Brother Number One

"exquisitely restrained"Peter Calder, Herald

"haunting, hopeful"Bill Gosden, NZIFF

Blog

  • Nominated for the Human Rights Defender Award

    Annie and Rob have been nominated for the Human Rights Defender Award being presented on the 12th May 2012 in Auckland. We know everyone nominated is thoroughly deserving so it is an honour to be in their company.

  • Thanks for having us London

    Thanks to John Biaggi and Andrea Holley and all the HRW team - great festival!

    We had a fantastic premiere screening at the Curzon in Soho with a big audience of 150+. Quite a lot of ex-pats by the sound of the Q and A. They've also made some lovely posters for each of the films that form a little exhibition at the Curzon.

    The Curzon

    We sold out at The Ritzy for the last screening. It was great to have Alain Werner, one of the lawyers in the film, able to attend this screening and update us all on the case. Here's the before, during and after:

    The Ritzy

    Lovely for me to meet other filmmakers and I'm staying in a lovely hotel right in historic Kensington, on a 4th floor which once must have been a maid's room.

    Annie's Hotel

  • Exhibition: A reporter’s dangerous guided tour through Democratic Kampuchea

    Elizabeth Becker was one of only two Western journalists allowed to visit Cambodia under the Khmer Rouge. In 2011 she donated digital copies of the color photographs and recorded interviews she made on the rare 1978 reporting trip to Cambodia under the Khmer Rouge to the Bophana Center in Phnom Penh.
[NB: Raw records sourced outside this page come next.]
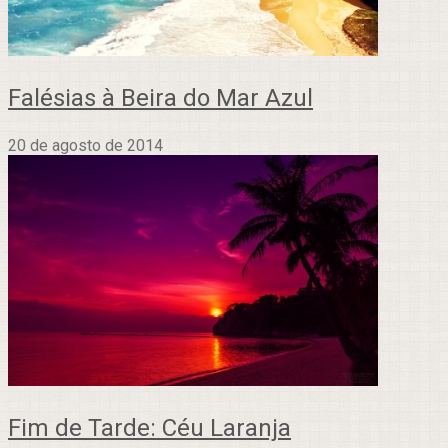
Falésias à Beira do Mar Azul
20 de agosto de 2014
Fim de Tarde: Céu Laranja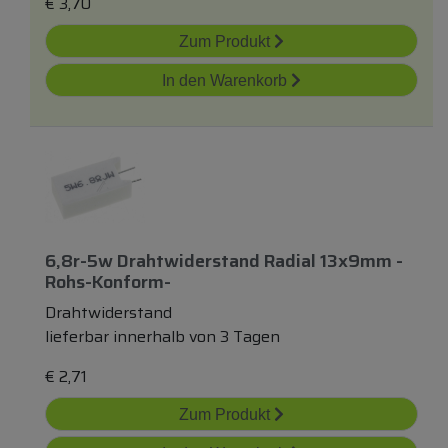
€
3,70
Zum Produkt
In den Warenkorb
6,8r-5w Drahtwiderstand Radial 13x9mm -
Rohs-Konform-
Drahtwiderstand
lieferbar innerhalb von 3 Tagen
€
2,71
Zum Produkt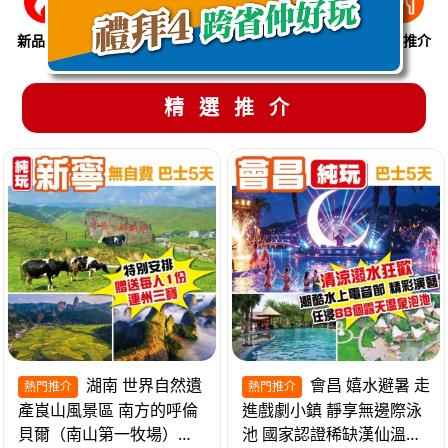
新品推介
季節限定
溫泉養生
買一送一
美食推介
精選推介
湖南 世界自然遺
會昌 嬉水避暑 走
熱門推介
熱門推介
產崀山風景區 南方的呼倫
進戲劇小鎮 靜享無邊際泳
貝爾（南山第一牧場）夜
池 國家認證稀缺漢仙溫泉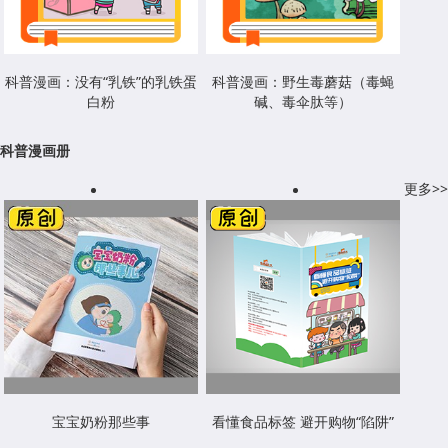
科普漫画：没有“乳铁”的乳铁蛋
科普漫画：野生毒蘑菇（毒蝇
白粉
碱、毒伞肽等）
科普漫画册
更多>>
宝宝奶粉那些事
看懂食品标签 避开购物“陷阱”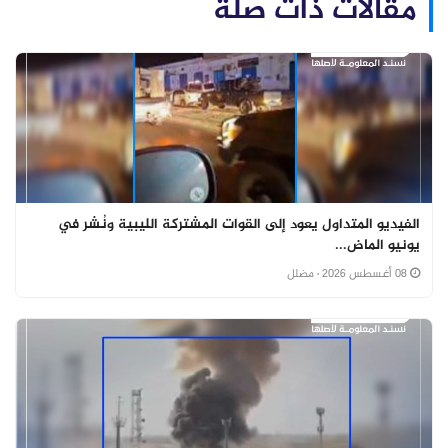
مقالات ذات صلة
الفيديو المتداول يعود إلى القوات المشتركة الليبية ونُشر في
يونيو الماض...
08 أغسطس 2026
· مضلل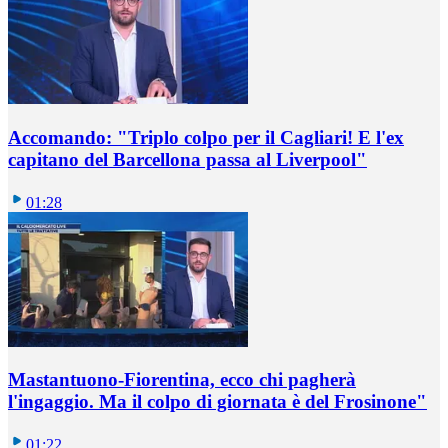
Accomando: "Triplo colpo per il Cagliari! E l'ex
capitano del Barcellona passa al Liverpool"
01:28
Mastantuono-Fiorentina, ecco chi pagherà
l'ingaggio. Ma il colpo di giornata è del Frosinone"
01:22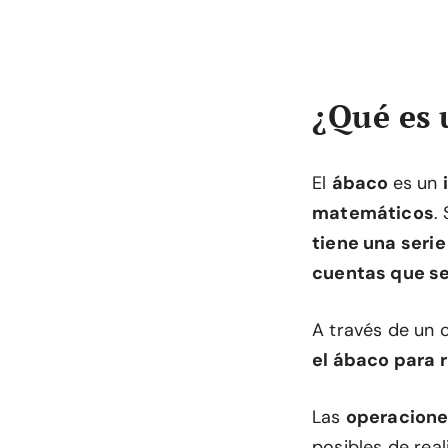
¿Qué es 
El
ábaco
es un
matemáticos
.
tiene una serie
cuentas que se
A través de un 
el ábaco para r
Las
operacione
posibles de rea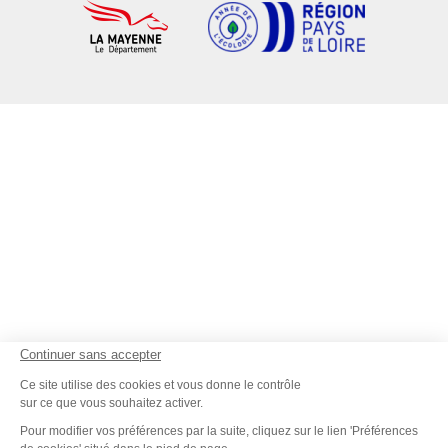
Continuer sans accepter
Ce site utilise des cookies et vous donne le contrôle
sur ce que vous souhaitez activer.
Pour modifier vos préférences par la suite, cliquez sur le lien 'Préférences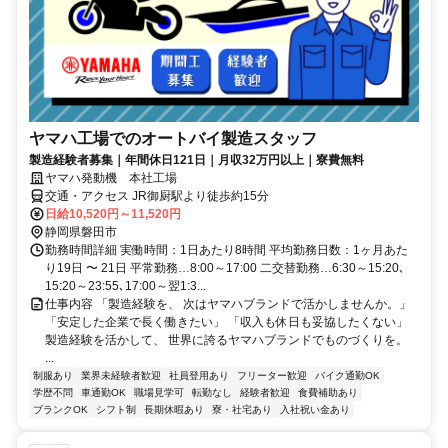
ヤマハ工場でのオートバイ製造スタッフ
製造経験者募集｜年間休日121日｜月収32万円以上｜寮費無料
ヤマハ発動機 本社工場
交通・アクセス JR御厨駅より徒歩約15分
日給10,520円～11,520円
静岡県磐田市
勤務時間詳細 実働時間：1日あたり8時間 平均勤務日数：1ヶ月あた
り19日 〜 21日 平常勤務…8:00～17:00 二交替勤務…6:30～15:20､
15:20～23:55､17:00～翌1:3...
仕事内容 「製造経験を、 次はヤマハブランドで活かしませんか。」
「安定した企業で長く働きたい」 「収入も休日も妥協したくない」
製造経験を活かして、 世界に誇るヤマハブランドでものづくりを。
...
制服あり
業界未経験者歓迎
社員登用あり
フリーター歓迎
バイク通勤OK
学歴不問
車通勤OK
職場見学可
転勤なし
経験者歓迎
食費補助あり
ブランクOK
シフト制
長期休暇あり
寮・社宅あり
入社祝い金あり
    Last month the Bophana Centre held an Exhibition of her work which she attended:

    The open-air gallery was packed. Cambodians lingered over the photographs of the empty city of Phnom Penh under the Khmer Rouge, of Pol Pot and other leaders, of rural scenes, of an empty Angkor Wat and of soldiers preparing for battle on the eastern front. They pulled on headphones to hear the voices of Pol Pot, Ieng Sary and Ieng Thirith on my recorded interviews.

    Surprisingly, I saw Cambodians taking each other’s photographs in front of my large portrait of Pol Pot.  When I asked one young woman why, she answered that she had never seen a photograph of Pol Pot before and that some of the young people questioned whether he existed. I couldn’t have been happier to see my thirty year old photographs and recordings boost interest in discovering the history of that unspeakable time.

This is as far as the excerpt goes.